Work to be completed:
What lines of the data hold the string "street"? Pull each one out.

Data provided:
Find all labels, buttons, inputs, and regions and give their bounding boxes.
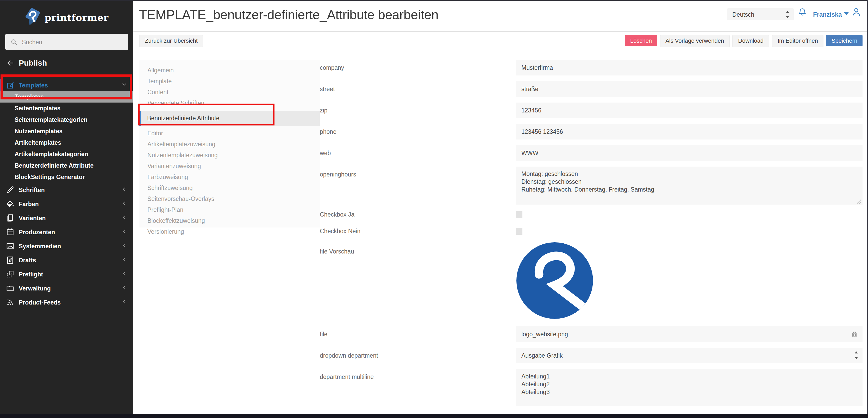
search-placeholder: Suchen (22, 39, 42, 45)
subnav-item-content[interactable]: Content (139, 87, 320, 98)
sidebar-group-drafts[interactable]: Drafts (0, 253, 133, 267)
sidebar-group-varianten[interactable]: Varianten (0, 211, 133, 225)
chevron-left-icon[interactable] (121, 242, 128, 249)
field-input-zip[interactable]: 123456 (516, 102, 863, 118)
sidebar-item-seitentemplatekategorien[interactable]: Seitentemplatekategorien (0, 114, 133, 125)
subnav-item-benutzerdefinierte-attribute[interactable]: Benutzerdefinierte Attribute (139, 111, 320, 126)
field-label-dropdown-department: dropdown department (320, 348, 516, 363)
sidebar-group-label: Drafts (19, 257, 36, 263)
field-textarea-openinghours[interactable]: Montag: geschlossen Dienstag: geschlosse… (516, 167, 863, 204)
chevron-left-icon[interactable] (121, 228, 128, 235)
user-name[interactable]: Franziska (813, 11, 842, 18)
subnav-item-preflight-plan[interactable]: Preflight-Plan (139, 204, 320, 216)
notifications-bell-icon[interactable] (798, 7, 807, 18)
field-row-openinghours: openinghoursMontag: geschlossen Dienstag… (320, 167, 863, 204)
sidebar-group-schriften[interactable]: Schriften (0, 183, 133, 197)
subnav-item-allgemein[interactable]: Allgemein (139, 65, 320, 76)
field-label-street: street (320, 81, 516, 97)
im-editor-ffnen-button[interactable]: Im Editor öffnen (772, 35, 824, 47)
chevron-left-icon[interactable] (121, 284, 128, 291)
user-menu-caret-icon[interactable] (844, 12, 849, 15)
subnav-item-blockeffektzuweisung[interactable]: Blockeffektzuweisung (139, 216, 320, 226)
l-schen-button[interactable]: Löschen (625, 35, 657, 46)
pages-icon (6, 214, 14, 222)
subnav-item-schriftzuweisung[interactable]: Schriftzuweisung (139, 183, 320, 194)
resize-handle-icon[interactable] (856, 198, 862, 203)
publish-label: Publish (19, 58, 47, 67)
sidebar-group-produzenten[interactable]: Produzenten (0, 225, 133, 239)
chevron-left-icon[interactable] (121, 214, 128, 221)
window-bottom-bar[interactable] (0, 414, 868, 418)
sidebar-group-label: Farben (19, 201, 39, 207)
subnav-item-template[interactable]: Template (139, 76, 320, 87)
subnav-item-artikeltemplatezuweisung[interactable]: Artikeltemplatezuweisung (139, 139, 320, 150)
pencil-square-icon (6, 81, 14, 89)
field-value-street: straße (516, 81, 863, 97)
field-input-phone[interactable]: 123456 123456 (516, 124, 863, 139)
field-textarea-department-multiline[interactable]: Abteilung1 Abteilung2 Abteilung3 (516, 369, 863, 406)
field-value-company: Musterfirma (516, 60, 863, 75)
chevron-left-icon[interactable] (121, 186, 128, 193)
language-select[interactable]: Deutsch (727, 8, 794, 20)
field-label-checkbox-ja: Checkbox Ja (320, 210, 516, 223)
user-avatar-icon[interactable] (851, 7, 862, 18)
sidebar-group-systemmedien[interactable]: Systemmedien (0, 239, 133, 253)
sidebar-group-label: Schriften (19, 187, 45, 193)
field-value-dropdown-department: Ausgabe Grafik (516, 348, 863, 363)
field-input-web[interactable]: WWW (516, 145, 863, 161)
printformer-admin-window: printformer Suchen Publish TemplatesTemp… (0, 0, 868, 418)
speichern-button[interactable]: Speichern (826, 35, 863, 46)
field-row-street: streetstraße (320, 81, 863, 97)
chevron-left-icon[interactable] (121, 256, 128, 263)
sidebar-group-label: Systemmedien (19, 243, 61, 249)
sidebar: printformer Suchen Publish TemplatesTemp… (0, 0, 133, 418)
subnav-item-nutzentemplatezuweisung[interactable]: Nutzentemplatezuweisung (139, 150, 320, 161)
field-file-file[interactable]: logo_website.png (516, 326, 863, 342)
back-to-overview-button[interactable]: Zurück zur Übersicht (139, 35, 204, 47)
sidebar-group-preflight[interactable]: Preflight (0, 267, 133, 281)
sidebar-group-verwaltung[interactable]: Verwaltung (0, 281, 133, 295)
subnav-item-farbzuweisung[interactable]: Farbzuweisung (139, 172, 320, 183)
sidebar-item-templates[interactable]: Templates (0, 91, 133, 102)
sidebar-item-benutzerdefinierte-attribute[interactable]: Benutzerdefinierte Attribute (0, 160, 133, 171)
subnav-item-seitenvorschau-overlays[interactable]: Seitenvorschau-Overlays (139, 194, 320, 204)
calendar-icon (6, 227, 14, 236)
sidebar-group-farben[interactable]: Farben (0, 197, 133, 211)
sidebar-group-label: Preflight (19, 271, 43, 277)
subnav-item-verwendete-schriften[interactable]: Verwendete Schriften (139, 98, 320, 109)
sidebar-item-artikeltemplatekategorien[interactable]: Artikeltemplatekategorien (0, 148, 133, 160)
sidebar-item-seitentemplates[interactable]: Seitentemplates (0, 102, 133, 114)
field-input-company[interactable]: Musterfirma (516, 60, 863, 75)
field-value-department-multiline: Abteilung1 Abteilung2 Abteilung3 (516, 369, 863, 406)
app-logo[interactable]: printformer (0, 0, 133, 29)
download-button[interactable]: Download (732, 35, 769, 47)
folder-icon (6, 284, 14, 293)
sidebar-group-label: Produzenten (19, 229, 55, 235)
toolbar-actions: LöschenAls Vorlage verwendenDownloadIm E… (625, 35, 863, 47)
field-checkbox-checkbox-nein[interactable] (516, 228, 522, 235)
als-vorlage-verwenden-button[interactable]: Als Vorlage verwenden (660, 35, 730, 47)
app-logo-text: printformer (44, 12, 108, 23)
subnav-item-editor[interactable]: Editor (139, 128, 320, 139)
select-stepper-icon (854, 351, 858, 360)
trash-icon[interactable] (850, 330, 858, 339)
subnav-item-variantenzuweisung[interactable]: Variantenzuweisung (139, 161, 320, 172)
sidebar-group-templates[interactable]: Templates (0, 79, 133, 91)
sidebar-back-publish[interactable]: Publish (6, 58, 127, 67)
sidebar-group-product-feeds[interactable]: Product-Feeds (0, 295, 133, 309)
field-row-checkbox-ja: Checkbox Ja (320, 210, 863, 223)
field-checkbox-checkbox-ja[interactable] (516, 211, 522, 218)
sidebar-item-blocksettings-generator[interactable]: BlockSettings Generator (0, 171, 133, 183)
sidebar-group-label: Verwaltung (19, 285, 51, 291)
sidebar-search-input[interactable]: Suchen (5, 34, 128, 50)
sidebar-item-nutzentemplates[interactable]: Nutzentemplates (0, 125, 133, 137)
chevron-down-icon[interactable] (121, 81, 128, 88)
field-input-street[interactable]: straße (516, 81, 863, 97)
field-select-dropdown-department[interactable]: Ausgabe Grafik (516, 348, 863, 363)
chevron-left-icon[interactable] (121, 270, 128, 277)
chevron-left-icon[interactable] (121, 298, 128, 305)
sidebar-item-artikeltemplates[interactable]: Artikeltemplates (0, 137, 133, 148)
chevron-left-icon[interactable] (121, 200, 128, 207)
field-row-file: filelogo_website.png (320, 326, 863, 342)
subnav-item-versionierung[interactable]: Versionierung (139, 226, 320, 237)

Exercise output:
field-label-street: street (320, 81, 516, 97)
field-value-street: straße (516, 81, 863, 97)
field-row-street: streetstraße (320, 81, 863, 97)
field-input-street[interactable]: straße (516, 81, 863, 97)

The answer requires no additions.